It’s about that time of the year to start reading something spooky, and vampire stories are a great way to kick off the spooky season. The first one that might come to mind is probably Bram Stoker’s Dracula. While Bram Stoker’s Dracula is one of the more popular vampire novels, here are five classic stories that came before it.
Dr. John William Polidori wrote The Vampyre and published it in 1819. The inspiration came from a friendly contest Lord Byron held one rainy summer in 1816. The contest also resulted in the creation of Mary Shelly’s Frankenstein and an unfinished vampire story called Fragment of a Novel by Lord Byron.
The story begins with the main character, Aubrey, meeting Lord Ruthven at a social event in London. They end up traveling together but part at some point. After they meet again, Lord Ruthven dies from wounds he sustained during a bandit attack. When Aubrey returns to London after Lord Ruthven’s death, he finds that Lord Ruthven is alive and well. The lord then becomes engaged to Aubrey’s sister. Aubrey dies before she can warn her sister and she marries Lord Ruthven. She is killed on their wedding night and found drained of blood.
An interesting fact about this story is that Lord Ruthven was entirely based on Lord Byron. Dr. John Polidori was Lord Byron’s physician during the time of the contest.
The Black Vampyre: A Legend of St. Domingo
Uriah Derick D’Arcy wrote the American short story, The Black Vampyre, published in 1819. It is the first American vampire story and likely the first anti-slavery story.
A young slave boy dies at the hands of his owner. He returns from the dead as a prince, resurrected as a vampire, and marries his owner’s wife. The prince turns her into a vampire and resurrects her husband as one as well. After that, he forgives his former owner and gives the couple their son, who was previously thought to be dead, as a sign of goodwill. Later on, the Prince dies at a vampyre ball where only the owner, his wife, and his son survive. The family returns to being human but the wife is pregnant with the vampire’s child.
Wake Not the Dead
Ernst Raupach wrote the German short story, Wake Not the Dead or Laßt die Todten ruhen (Let the Dead Rest). Minerva magazine published it in 1823.
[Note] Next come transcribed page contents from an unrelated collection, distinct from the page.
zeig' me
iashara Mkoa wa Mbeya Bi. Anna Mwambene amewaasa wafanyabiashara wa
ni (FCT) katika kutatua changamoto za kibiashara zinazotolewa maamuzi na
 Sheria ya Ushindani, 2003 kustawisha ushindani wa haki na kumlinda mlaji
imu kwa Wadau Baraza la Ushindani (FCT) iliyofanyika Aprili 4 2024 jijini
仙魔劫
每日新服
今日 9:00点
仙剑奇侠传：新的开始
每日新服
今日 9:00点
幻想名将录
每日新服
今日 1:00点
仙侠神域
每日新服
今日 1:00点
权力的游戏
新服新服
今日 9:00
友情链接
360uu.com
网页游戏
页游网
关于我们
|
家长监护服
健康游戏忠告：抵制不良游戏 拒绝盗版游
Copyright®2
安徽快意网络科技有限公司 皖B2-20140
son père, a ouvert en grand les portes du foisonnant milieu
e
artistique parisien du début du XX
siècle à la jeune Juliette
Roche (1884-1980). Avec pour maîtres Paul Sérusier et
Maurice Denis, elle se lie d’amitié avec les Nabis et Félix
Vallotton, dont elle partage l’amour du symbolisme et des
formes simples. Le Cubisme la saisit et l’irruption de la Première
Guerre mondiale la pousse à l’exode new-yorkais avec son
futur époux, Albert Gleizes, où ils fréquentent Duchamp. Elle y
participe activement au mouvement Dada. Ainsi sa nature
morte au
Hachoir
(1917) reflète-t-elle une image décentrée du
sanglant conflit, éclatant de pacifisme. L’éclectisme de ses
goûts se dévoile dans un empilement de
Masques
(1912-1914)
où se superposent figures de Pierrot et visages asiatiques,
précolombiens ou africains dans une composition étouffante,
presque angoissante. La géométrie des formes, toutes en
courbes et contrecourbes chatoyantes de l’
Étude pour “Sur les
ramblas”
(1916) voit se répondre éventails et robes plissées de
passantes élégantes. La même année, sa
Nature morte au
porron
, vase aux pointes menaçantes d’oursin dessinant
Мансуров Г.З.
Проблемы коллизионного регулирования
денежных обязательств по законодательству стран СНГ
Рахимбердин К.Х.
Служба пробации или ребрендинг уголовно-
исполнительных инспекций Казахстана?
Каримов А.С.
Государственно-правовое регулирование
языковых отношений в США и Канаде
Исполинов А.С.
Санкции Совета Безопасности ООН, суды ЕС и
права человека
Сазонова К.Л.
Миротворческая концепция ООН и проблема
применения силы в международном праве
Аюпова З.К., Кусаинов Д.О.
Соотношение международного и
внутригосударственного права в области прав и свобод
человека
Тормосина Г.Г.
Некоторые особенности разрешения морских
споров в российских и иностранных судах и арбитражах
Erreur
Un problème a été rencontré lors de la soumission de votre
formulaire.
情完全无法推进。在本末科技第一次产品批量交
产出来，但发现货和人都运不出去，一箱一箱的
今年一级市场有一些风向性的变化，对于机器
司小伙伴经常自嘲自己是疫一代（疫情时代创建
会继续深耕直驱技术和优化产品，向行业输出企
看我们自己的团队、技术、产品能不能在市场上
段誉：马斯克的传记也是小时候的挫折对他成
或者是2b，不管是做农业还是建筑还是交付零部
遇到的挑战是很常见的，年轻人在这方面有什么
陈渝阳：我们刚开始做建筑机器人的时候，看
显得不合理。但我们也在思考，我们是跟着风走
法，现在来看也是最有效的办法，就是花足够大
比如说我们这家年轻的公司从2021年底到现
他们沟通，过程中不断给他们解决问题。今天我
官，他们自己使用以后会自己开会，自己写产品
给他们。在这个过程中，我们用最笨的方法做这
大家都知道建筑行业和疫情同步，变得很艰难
The story starts with Walter mourning the death of his first wife, Brunhilda. Walter’s fixation leads him to find a sorcerer to whom he demands Brunhilda’s resurrection despite several warnings not to wake the dead. The sorcerer eventually concedes and resurrects Brunhilda. Due to her resurrected state, Brunhilda craves blood and begins feeding on children in the area. Walter then has to kill her with a dagger given to him by the sorcerer. After she dies, the sorcerer warns that Brunhilda will return if Walter intentionally thinks of her.
La Morte Amoureuse
Théophile Gautier wrote the french short story, La Morte Amoureuse or The Dead Woman in Love. La Chronique de Pari published it in 1836.
A priest becomes enchanted by a woman called Clarimonde but he soon finds out that she has died. However, Clarimonde later shows up in the priest’s bed chambers and they run away together. They travel to Venice together where the priest notices her health beginning to decline. Clarimonde recovers after drinking his blood and he realizes that she is a vampire. Despite that, he stays with her and falls in love, continuing their affair. Another priest later convinces him to visit Clarimonde’s resting place and the other priest kills her. She later appears in her former lover’s bed chambers and expresses her anger over his betrayal. Then, Clarimonde vanishes forever, leaving him filled with regret.
Carmilla is a gothic novella, written by the Irish author Sheridan Le Fanu. The Dark Blue published it as a serial in 1872. The novella features a lesbian vampire but never describes homosexuality as a negative trait.
The story begins with Laura who lives alone with her father until a carriage accident brings Carmilla to their home. She and Laura become fast friends despite Laura feeling curious about Carmilla’s strange habits. After some time, a feline creature attacks Laura in her sleep and she falls ill. Her father then takes Laura away to visit a friend of his, who reveals to have lost his daughter in the same way. It turns out that Carmilla, who is a vampire, had met them as well but under an anagram. Baron Vordenburg, the descendant of a famous vampire hunter, joins them. With his help, they find Carmilla’s tomb and put an end to her.